● **The problem**: Below is a set of entries. Print the line that contains "таточное количество белка" and every later line word for word, through the final one.

● **Supplied data**:
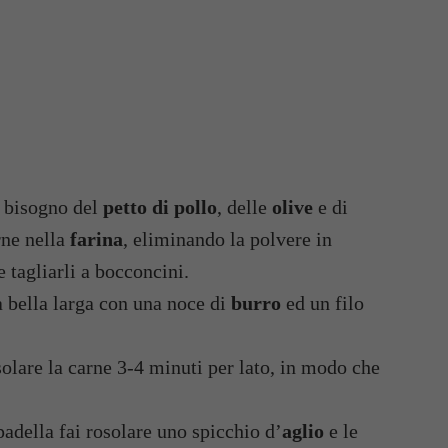
 bisogno del
petto di pollo
, delle
olive
e di
rne nella
farina
, eliminando la polvere in
e tagliarli a bocconcini.
 bella larga con una noce di
burro
ed un filo
olare la carne 3-4 minuti per lato, in modo che
 padella fai rosolare uno spicchio d’
aglio
e le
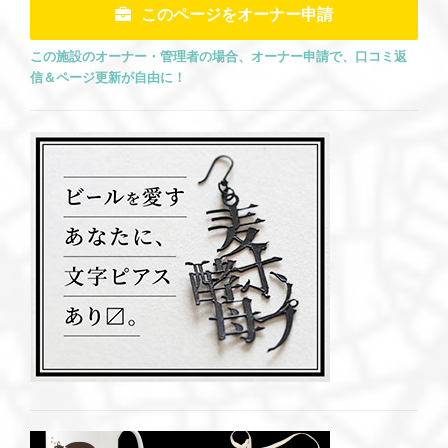
このページをオーナー申請
この施設のオーナー・管理者の場合、オーナー申請で、口コミ返
信＆ページ更新が自由に！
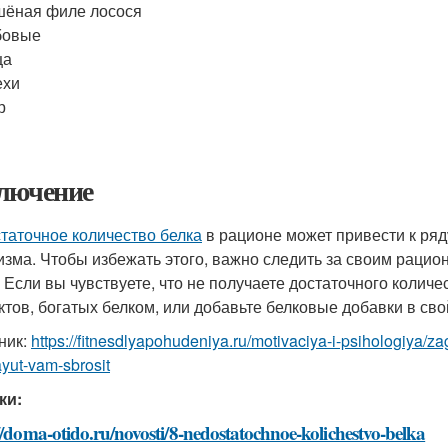
ёная филе лосося
бовые
ца
ехи
р
лючение
таточное количество белка
в рационе может привести к ряд
изма. Чтобы избежать этого, важно следить за своим рацион
. Если вы чувствуете, что не получаете достаточного колич
ктов, богатых белком, или добавьте белковые добавки в сво
ник:
https://fitnesdlyapohudeniya.ru/motivaciya-i-psihologiya/z
yut-vam-sbrosit
ки:
//doma-otido.ru/novosti/8-nedostatochnoe-kolichestvo-belka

● **Reply to the task**:
таточное количество белка
в рационе может привести к ряд
изма. Чтобы избежать этого, важно следить за своим рацион
. Если вы чувствуете, что не получаете достаточного колич
ктов, богатых белком, или добавьте белковые добавки в сво
ник:
https://fitnesdlyapohudeniya.ru/motivaciya-i-psihologiya/z
yut-vam-sbrosit
ки:
//doma-otido.ru/novosti/8-nedostatochnoe-kolichestvo-belka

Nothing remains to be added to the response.